## Brief
Take the line containing "Solicitar rectificación del sexo en el" as the first and the last line of the records below as the end, and please set down only what lies between them exactly, both ends included.
*** Data provided
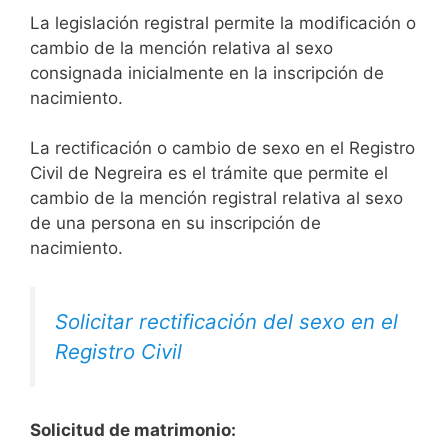
La legislación registral permite la modificación o
cambio de la mención relativa al sexo
consignada inicialmente en la inscripción de
nacimiento.
La rectificación o cambio de sexo en el Registro
Civil de Negreira es el trámite que permite el
cambio de la mención registral relativa al sexo
de una persona en su inscripción de
nacimiento.
Solicitar rectificación del sexo en el
Registro Civil
Solicitud de matrimonio:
******
## Solution below
Solicitar rectificación del sexo en el
Registro Civil
Solicitud de matrimonio:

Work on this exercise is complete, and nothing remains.